One of the most enduring Australian wartime mysteries has been solved and a poignant chapter in aviation history closed, after the Royal Australian Air Force (RAAF) conducted a memorial service for the families of the 10 crew members of a Catalina aircraft that went missing 78 years ago during World War Two.
Since September 1943 that fate of the crew of the No. 11 Squadron Catalina A24-50 has remained unknown in what the Australian War Memorial called ‘The Mystery of the Black Cat’ – in reference to the matte black paint the aircraft sported for concealment on night-time operations over Japanese-held territory in the Pacific.
While all on board have long since been declared dead, they fate of the airmen and their flying boat remained a mystery, with no wreckage or bodies ever found, and no indication from Japanese war records of the time indicating they were ever captured, imprisoned or executed.
The latter was a common fate of prisoners during that period, amidst the quickening Allied advance in the Pacific. Indeed, at around the same time as Catalina A24-50 went missing, Allied intelligence was aware of reports of prisoners-of-war being executed in the area of what was then occupied Dutch New Guinea.
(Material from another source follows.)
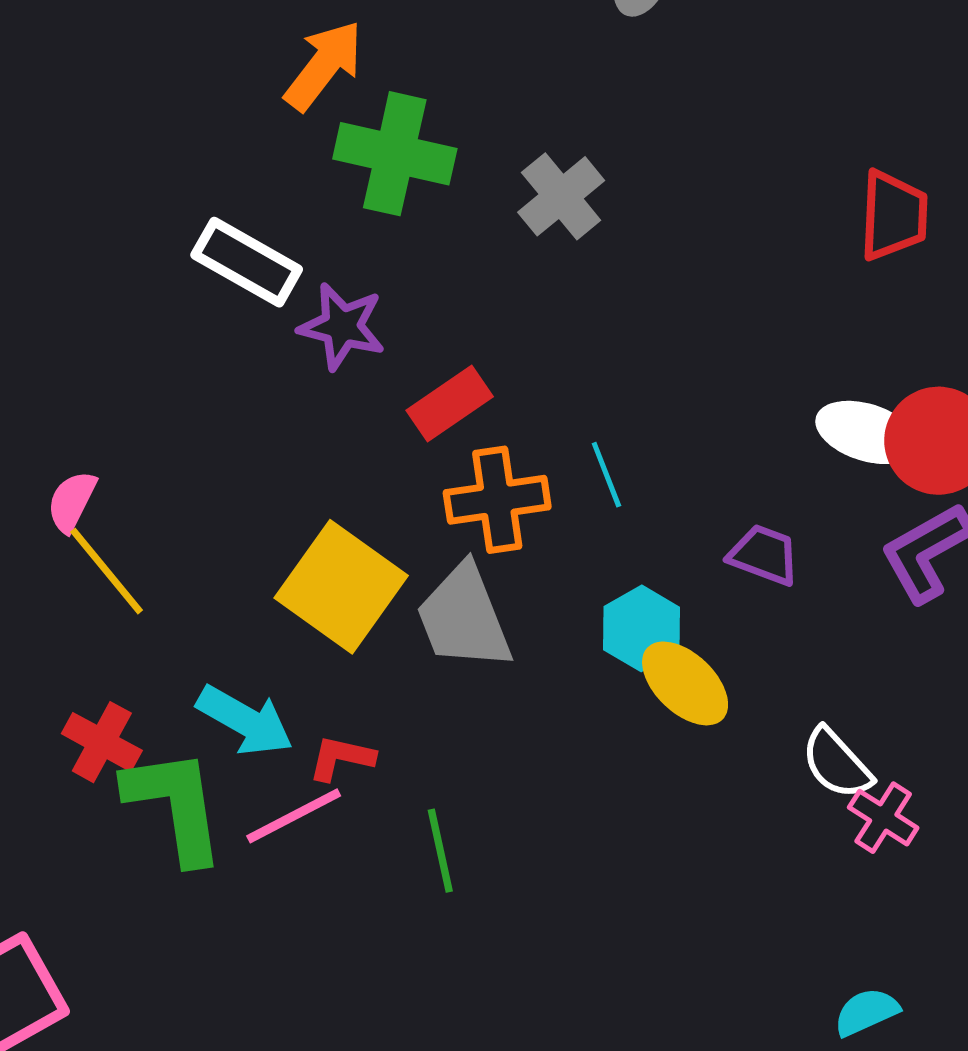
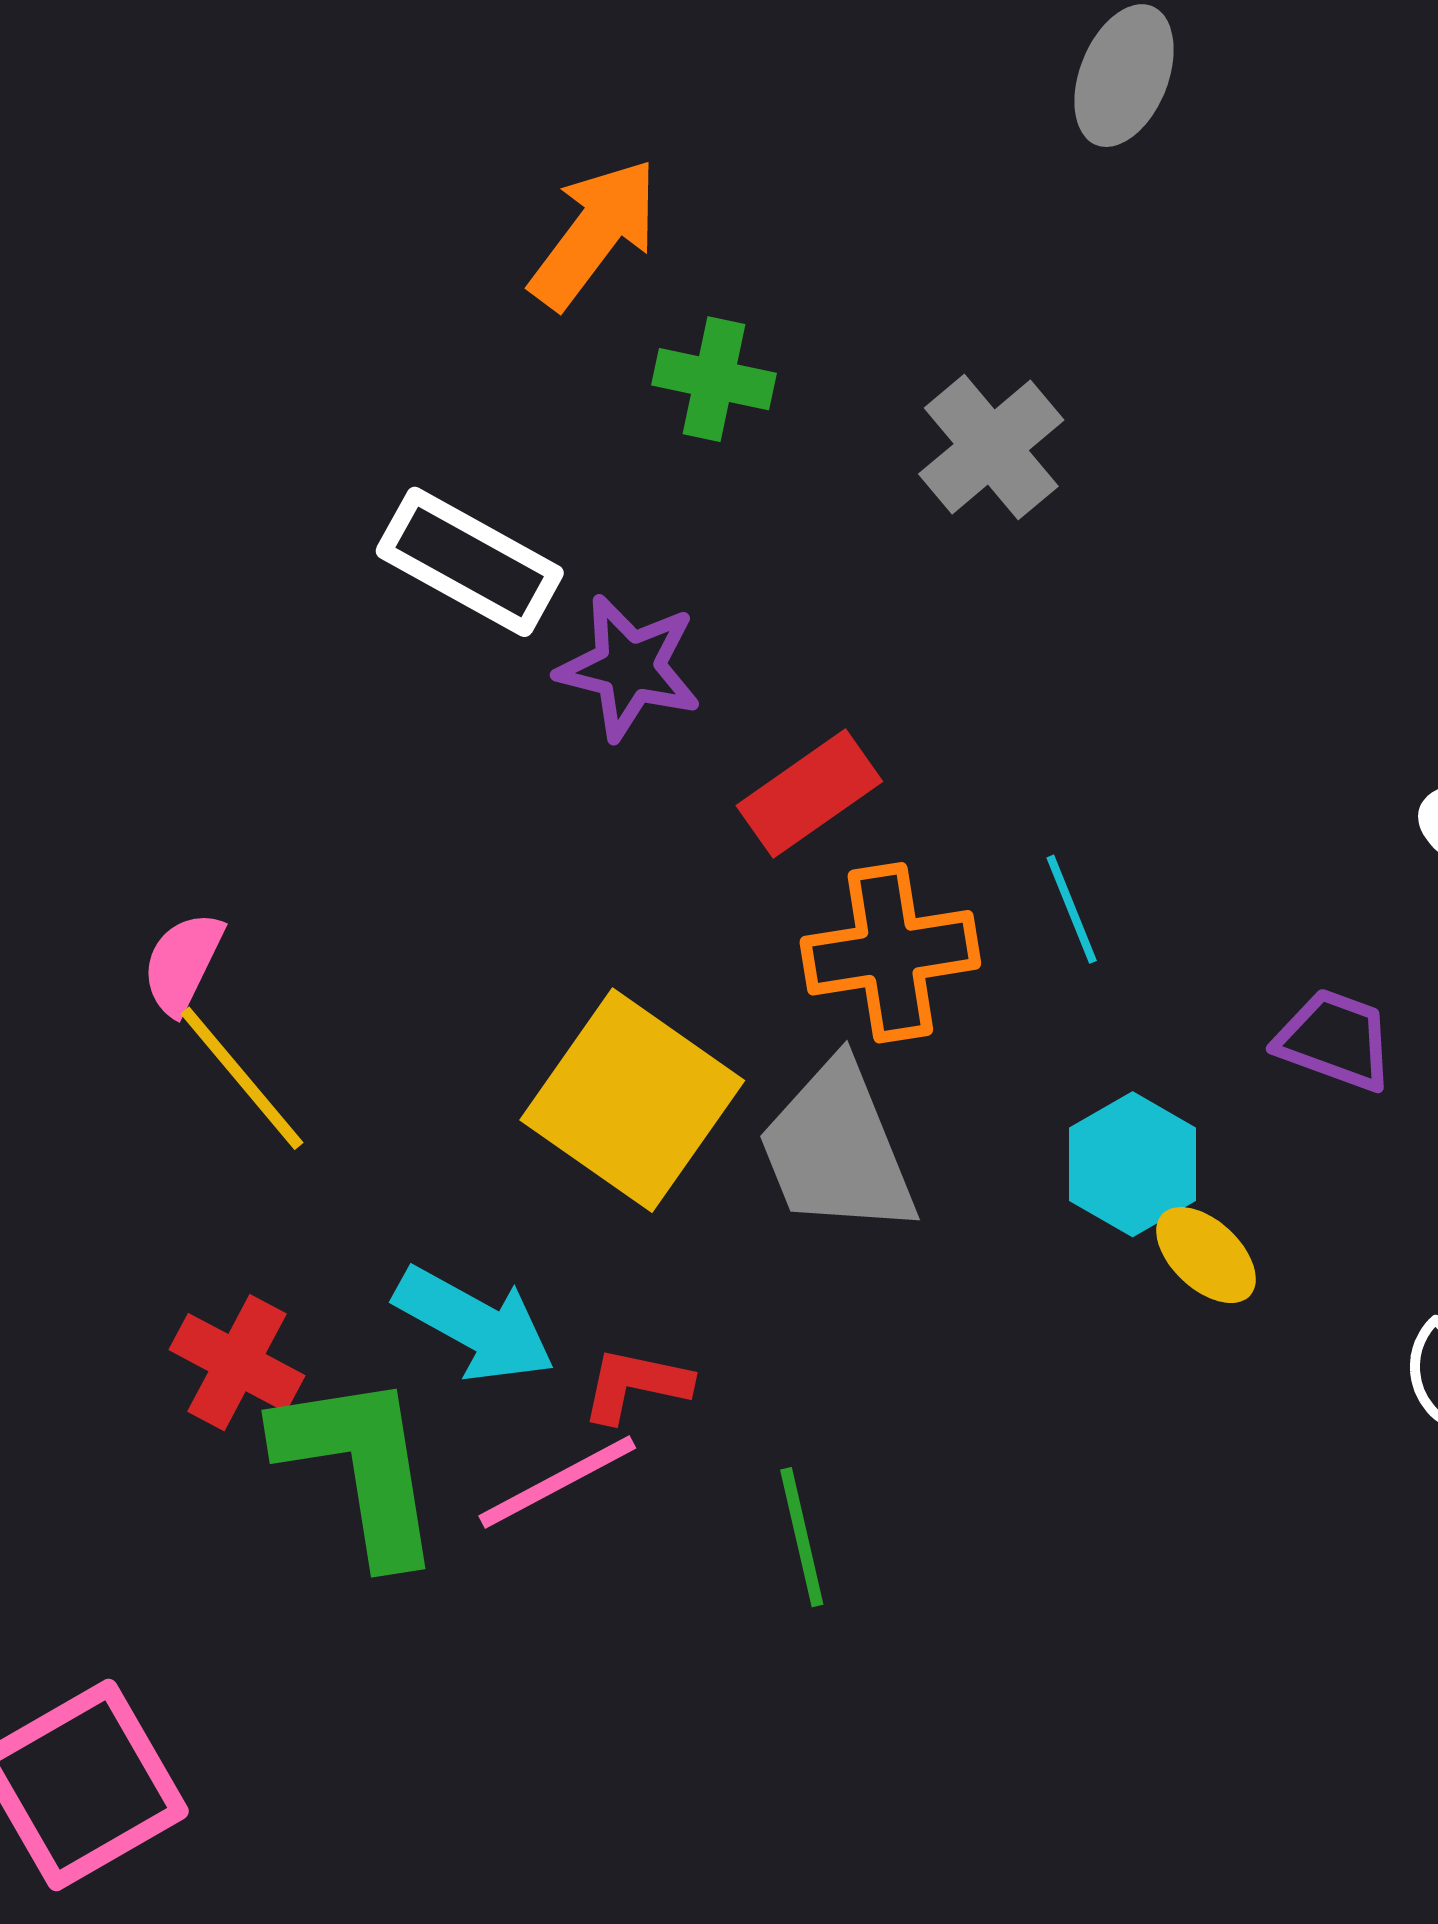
green cross: (395, 154) -> (714, 379), size x0.6
yellow ellipse: (685, 683) -> (1206, 1255), size x0.7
It later turned out that these were US servicemen.
Wreckage discovered in 2018 in Papua, Indonesia
As an official letter to the wife of one missing crewmember explained: “In view of the consistent refusal of the Japanese to release full and reliable lists of prisoners of war held by them, it has been impossible for an official determination of your husband’s fate to be made.”
That fate remained unknown until 2018, when wreckage was finally discovered at Fakfak in Papua, Indonesia.
A joint Australian Defence Force-TNI (Indonesia military) operation to the crash site then helped recover debris from the crash site and bring closure for the descendants of the 10 Catalina crew members.
In honour of the lost aviators, the RAAF and its Indonesian counterparts conducted a memorial service for the families of the crew members at the Catalina Memorial on the Cairns Esplanade at the weekend.
Commitment to honouring the service and sacrifice
P-8A Poseidon flypast from modern-day No. 11 Squadron of the RAAF opened the commemoration.
“Today we demonstrated our unwavering commitment to honouring the service and sacrifice of Australian military personnel from all theatres of war, no matter the passage of time,” Air Marshal Mel Hupfeld, Head of the Air Force, said.
“Families were today presented with service medals, certificates of service and, importantly, artefacts recovered from the crash site.
“Our hope is that families will take some comfort in knowing the resting place of their loved ones and their aircraft after such a long time,” Air Marshal Hupfeld said.